What happens when we plug in integer values for $a$? What does $P(a)$ return? Run the code block below to find out: 

In [10]:
for a in range(1, 10): 
    print(P(a))

False
False
False
True
True
True
True
True
True


So $P(a)$ is not a formula per se. It is neither $a!$ nor $2^a$. Instead, $P(a)$ is a _statement about whether $a!$ is greater than $2^a$._ It returns `True` if that inequality holds and `False` if it doesn't. This is the case for every predicate. 

Now let's talk about the __framework__ for a proof by mathematical induction. Inductions proofs are nice to work with because they have a very well-defined framework. 

A proof by mathematical induction has __three distinct steps__: 

1. __Base case:__ Show via an example that the predicate is true in the smallest possible case. 
2. __Induction hypothesis:__ Assume that the predicate is true for some arbitrary positive integer, say $k$. 
3. __Inductive step:__ Having assumed the induction hypothesis, prove that the predicate is true for the _next_ positive integer, that is $k+1$. 

In a minute, we'll consider _why_ an induction proof structured along these lines actually works. That is, why should we consider an argument with this structure to be convincing and correct? But first, let's consider an example of a __framework__ for an induction proof. This framework would consist of the following: 

1. __A statement of what needs to be shown for the base case.__
2. __A clear, unambiguous, fleshed-out statement of the induction hypothesis.__ 
3. __A clear, unambgiuous, fleshed-out statement of the inductive step.__ 

For example, here is a completed framework for a proof by induction for the proposition "For every natural number $n$, the Fibonacci number $F_{3n}$ is even". 
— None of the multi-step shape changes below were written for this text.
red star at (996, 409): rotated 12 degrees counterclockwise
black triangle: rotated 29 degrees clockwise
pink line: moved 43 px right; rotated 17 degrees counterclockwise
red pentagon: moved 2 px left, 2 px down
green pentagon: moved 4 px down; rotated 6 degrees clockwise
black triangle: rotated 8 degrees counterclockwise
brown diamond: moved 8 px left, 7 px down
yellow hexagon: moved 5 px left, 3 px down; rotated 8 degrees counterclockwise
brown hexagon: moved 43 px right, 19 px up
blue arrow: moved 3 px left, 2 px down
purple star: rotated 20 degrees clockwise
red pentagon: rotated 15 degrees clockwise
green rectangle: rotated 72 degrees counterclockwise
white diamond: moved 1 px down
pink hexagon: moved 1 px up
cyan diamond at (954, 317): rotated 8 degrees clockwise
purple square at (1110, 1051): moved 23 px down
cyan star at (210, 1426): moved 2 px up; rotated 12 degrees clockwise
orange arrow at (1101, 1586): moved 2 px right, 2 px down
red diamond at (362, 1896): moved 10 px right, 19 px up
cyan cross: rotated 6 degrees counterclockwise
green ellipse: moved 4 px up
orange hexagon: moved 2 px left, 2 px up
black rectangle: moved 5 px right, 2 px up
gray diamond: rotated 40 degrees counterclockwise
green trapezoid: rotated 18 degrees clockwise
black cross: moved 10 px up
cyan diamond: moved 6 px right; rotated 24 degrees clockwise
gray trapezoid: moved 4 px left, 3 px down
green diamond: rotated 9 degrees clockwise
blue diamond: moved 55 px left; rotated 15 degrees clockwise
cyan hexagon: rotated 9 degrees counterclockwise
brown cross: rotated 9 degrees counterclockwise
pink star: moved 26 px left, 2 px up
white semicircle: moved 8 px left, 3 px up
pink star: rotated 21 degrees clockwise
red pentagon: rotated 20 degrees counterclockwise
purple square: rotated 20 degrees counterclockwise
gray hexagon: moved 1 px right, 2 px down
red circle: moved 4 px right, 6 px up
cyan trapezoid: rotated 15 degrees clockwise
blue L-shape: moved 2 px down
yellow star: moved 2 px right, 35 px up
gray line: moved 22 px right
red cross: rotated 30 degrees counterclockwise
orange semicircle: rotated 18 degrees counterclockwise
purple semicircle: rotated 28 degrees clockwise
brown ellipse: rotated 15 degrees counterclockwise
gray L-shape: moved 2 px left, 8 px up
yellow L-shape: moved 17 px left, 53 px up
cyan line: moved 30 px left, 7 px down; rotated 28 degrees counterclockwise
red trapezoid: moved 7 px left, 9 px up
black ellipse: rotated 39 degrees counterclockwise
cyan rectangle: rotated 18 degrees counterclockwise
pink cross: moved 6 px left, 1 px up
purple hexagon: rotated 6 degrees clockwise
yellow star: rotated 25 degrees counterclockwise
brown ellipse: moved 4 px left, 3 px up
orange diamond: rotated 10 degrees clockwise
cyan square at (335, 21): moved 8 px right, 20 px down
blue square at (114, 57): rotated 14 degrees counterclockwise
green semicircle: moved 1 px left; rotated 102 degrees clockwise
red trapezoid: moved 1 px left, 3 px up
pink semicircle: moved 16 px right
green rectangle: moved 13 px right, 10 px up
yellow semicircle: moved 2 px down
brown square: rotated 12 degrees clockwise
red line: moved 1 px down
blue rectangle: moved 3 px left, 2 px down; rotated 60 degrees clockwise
__Step 0: Identify the predicate.__ Before the framework really begins, we need to identify the predicate and the name of the variable. As we saw above, the predicate is "the Fibonacci number $F_{3n}$ is even" (basically it's the proposition minus the quantifier) and the variable is called $n$. 

__Step 1: Write out the base case.__ We need to demonstrate that the proposition is true in the smallest possible case. Well, the smallest natural number is $n=1$. So we would need to show that 

>_Base case_: Show that $F_3$ is even. 

(Question: Why doesn't this say "Show that $F_1$ is even"?) 

__Step 2: State the induction hypothesis.__ This is merely restating the predicate for an arbitrary natural number, along with making it clear that we are _assuming_ this: 

>_Induction hypothesis_: Assume that for some natural number $k$, the Fibonacci number $F_{3k}$ is even. 

(Questions: Why does it say "for some natural number" (singular) instead of "for all natural numbers" (plural)? Why are we using natural numbers at all? And why does the last part say $F_{3k}$ instead of $F_{3n}$?) 

__Step 3: State the inductive step.__ This is merely stating the predicate for the next value of the variable, along with making it clear that we are going to _prove_ this: 

>_Inductive step_: Prove that the Fibonacci number $F_{3(k+1)}$ is even. 

(Question: Why does this say $F_{3(k+1)}$ and not $F_{3k+1}$? Note the difference in parentheses.) 


Please note the following important fact: 

>__Once you identify the predicate in the proposition, writing a framework for an induction proof s stupidly easy.__

This is because the base case, inductive hypothesis, and inductive step _are all just instances of the predicate_. On the flip side, if you attempt an induction proof without taking the time to clearly identify the predicate, it often ends badly. 

### Aside: Why does induction work? 

Remember the oral exam from earlier, where I wanted to be convinced you knew how to generate the entire Fibonacci sequence without actually trying to generate it all? The key components were 

- Your ability to start the sequence 
- Your ability to go from an arbitrary point in the sequence to the next step 

Those two parts were sufficient to prove to me that you know the Fibonacci sequence. This is how an induction proof works. The base case shows you can start the process. Then, if you assume that you have continued the process up to a certain point, you then prove you can get to the next point. Those two things put together mean you can, in theory, demonstrate the truth of the proposition _for all_ values of the variable that are claimed to produce truth. 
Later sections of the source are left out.